[Records shown — start]

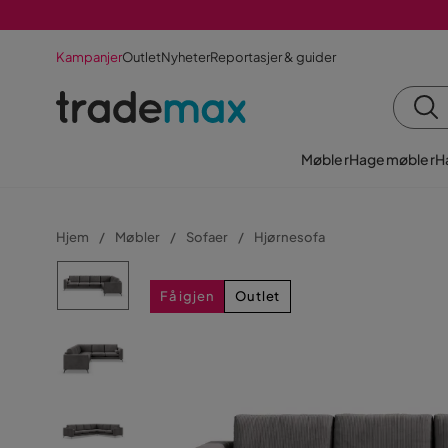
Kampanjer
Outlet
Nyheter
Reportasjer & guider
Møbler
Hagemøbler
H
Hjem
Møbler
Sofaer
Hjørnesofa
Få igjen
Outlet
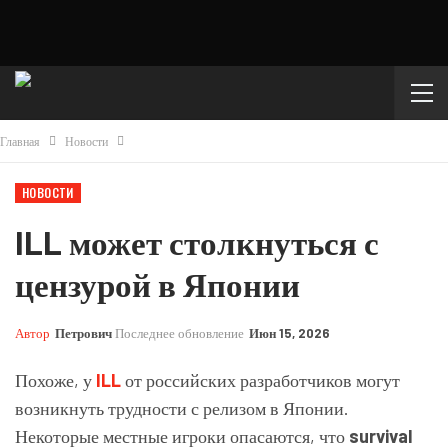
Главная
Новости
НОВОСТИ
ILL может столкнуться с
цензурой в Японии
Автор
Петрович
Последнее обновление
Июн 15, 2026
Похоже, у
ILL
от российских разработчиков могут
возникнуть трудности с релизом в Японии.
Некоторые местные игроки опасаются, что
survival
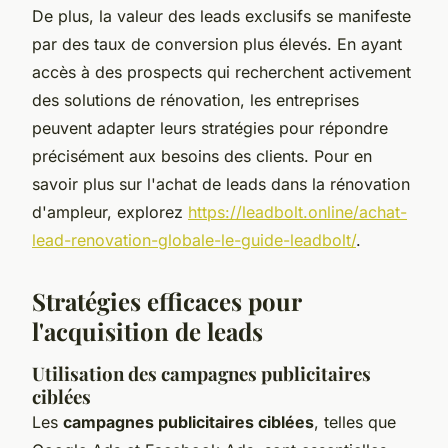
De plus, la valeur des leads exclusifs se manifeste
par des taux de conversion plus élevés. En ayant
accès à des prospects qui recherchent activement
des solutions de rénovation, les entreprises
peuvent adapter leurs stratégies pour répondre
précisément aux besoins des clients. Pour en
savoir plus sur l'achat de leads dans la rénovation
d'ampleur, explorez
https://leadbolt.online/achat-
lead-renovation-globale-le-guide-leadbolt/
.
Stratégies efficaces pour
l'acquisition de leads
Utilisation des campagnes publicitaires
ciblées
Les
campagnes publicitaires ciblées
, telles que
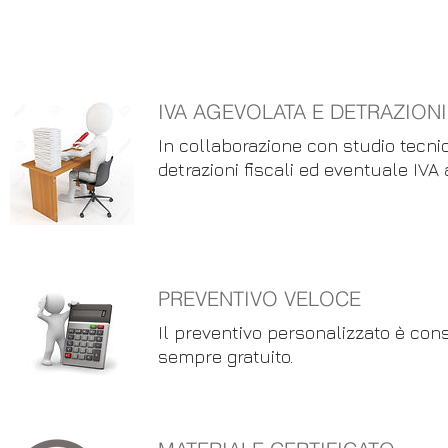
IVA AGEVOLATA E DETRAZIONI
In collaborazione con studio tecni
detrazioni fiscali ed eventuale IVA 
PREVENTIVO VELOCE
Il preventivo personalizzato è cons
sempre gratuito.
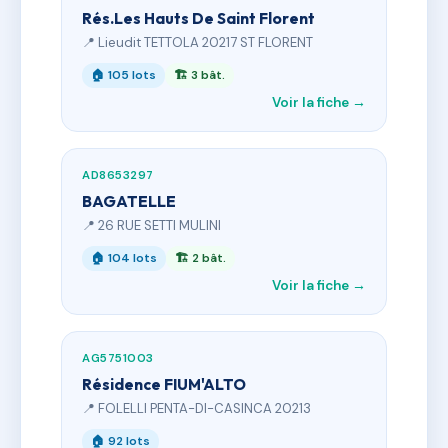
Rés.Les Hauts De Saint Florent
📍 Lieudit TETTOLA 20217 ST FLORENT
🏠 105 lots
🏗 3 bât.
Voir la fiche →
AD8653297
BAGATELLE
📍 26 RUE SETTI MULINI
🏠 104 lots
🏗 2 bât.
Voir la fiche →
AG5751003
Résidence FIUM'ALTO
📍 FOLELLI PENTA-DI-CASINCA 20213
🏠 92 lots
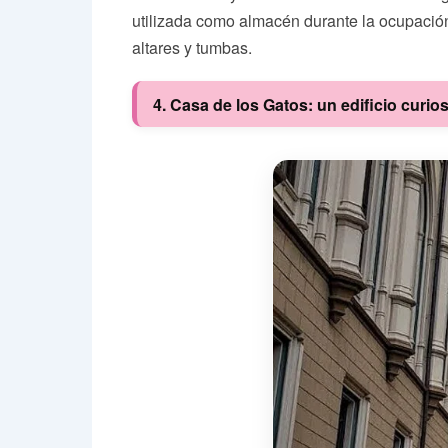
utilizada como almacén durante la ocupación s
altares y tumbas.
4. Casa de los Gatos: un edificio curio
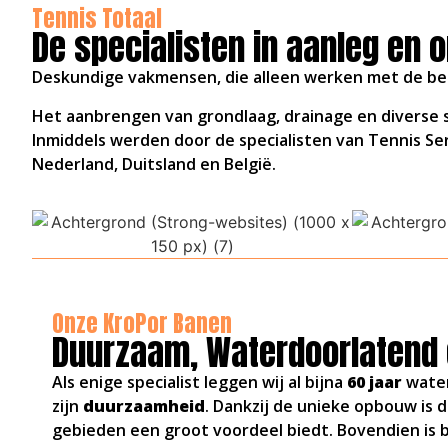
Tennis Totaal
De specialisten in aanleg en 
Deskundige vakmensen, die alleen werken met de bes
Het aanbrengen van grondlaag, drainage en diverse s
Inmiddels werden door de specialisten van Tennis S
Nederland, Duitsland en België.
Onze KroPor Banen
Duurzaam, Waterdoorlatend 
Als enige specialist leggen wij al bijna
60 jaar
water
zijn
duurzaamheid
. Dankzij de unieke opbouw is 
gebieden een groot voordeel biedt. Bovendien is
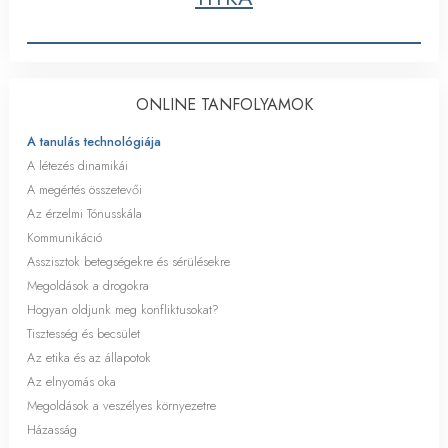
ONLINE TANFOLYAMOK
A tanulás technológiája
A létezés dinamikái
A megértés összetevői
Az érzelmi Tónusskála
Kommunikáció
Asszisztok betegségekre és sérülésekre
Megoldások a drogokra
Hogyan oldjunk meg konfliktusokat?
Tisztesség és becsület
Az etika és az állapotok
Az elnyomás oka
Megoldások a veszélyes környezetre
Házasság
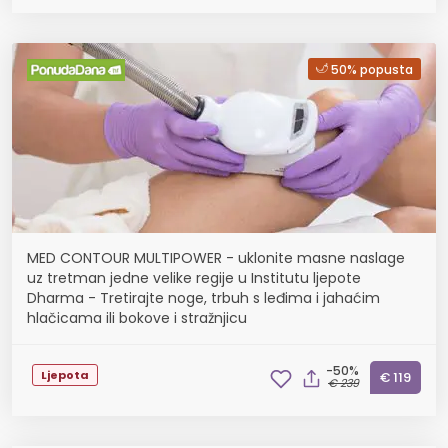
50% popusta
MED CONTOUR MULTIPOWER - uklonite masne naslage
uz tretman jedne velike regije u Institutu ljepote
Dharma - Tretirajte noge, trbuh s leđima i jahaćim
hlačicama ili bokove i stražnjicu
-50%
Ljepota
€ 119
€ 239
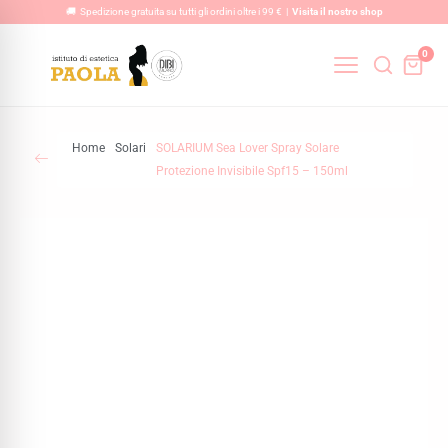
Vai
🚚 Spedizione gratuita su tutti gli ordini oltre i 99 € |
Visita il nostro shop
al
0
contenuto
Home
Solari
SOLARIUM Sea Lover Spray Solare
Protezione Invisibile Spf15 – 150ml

[Records shown — finish]

Your goal: Return all the records exactly, excluding images.

Solution:
Kampanjer
Outlet
Nyheter
Reportasjer & guider
Møbler
Hagemøbler
H
Hjem
Møbler
Sofaer
Hjørnesofa
Få igjen
Outlet
Главная
Новости
НОВОСТИ
ILL может столкнуться с
цензурой в Японии
Автор
Петрович
Последнее обновление
Июн 15, 2026
Похоже, у
ILL
от российских разработчиков могут
возникнуть трудности с релизом в Японии.
Некоторые местные игроки опасаются, что
survival
De plus, la valeur des leads exclusifs se manifeste
par des taux de conversion plus élevés. En ayant
accès à des prospects qui recherchent activement
des solutions de rénovation, les entreprises
peuvent adapter leurs stratégies pour répondre
précisément aux besoins des clients. Pour en
savoir plus sur l'achat de leads dans la rénovation
d'ampleur, explorez
https://leadbolt.online/achat-
lead-renovation-globale-le-guide-leadbolt/
.
Stratégies efficaces pour
l'acquisition de leads
Utilisation des campagnes publicitaires
ciblées
Les
campagnes publicitaires ciblées
, telles que
IVA AGEVOLATA E DETRAZIONI
In collaborazione con studio tecni
detrazioni fiscali ed eventuale IVA 
PREVENTIVO VELOCE
Il preventivo personalizzato è cons
sempre gratuito.
Rés.Les Hauts De Saint Florent
📍 Lieudit TETTOLA 20217 ST FLORENT
🏠 105 lots
🏗 3 bât.
Voir la fiche →
AD8653297
BAGATELLE
📍 26 RUE SETTI MULINI
🏠 104 lots
🏗 2 bât.
Voir la fiche →
AG5751003
Résidence FIUM'ALTO
📍 FOLELLI PENTA-DI-CASINCA 20213
🏠 92 lots
utilizada como almacén durante la ocupación s
altares y tumbas.
4. Casa de los Gatos: un edificio curio
Tennis Totaal
De specialisten in aanleg en 
Deskundige vakmensen, die alleen werken met de bes
Het aanbrengen van grondlaag, drainage en diverse s
Inmiddels werden door de specialisten van Tennis S
Nederland, Duitsland en België.
Onze KroPor Banen
Duurzaam, Waterdoorlatend 
Als enige specialist leggen wij al bijna
60 jaar
water
zijn
duurzaamheid
. Dankzij de unieke opbouw is 
gebieden een groot voordeel biedt. Bovendien is
ONLINE TANFOLYAMOK
A tanulás technológiája
A létezés dinamikái
A megértés összetevői
Az érzelmi Tónusskála
Kommunikáció
Asszisztok betegségekre és sérülésekre
Megoldások a drogokra
Hogyan oldjunk meg konfliktusokat?
Tisztesség és becsület
Az etika és az állapotok
Az elnyomás oka
Megoldások a veszélyes környezetre
Házasság
50% popusta
MED CONTOUR MULTIPOWER - uklonite masne naslage
uz tretman jedne velike regije u Institutu ljepote
Dharma - Tretirajte noge, trbuh s leđima i jahaćim
hlačicama ili bokove i stražnjicu
-50%
Ljepota
€ 119
€ 239
Vai
🚚 Spedizione gratuita su tutti gli ordini oltre i 99 € |
Visita il nostro shop
al
0
contenuto
Home
Solari
SOLARIUM Sea Lover Spray Solare
Protezione Invisibile Spf15 – 150ml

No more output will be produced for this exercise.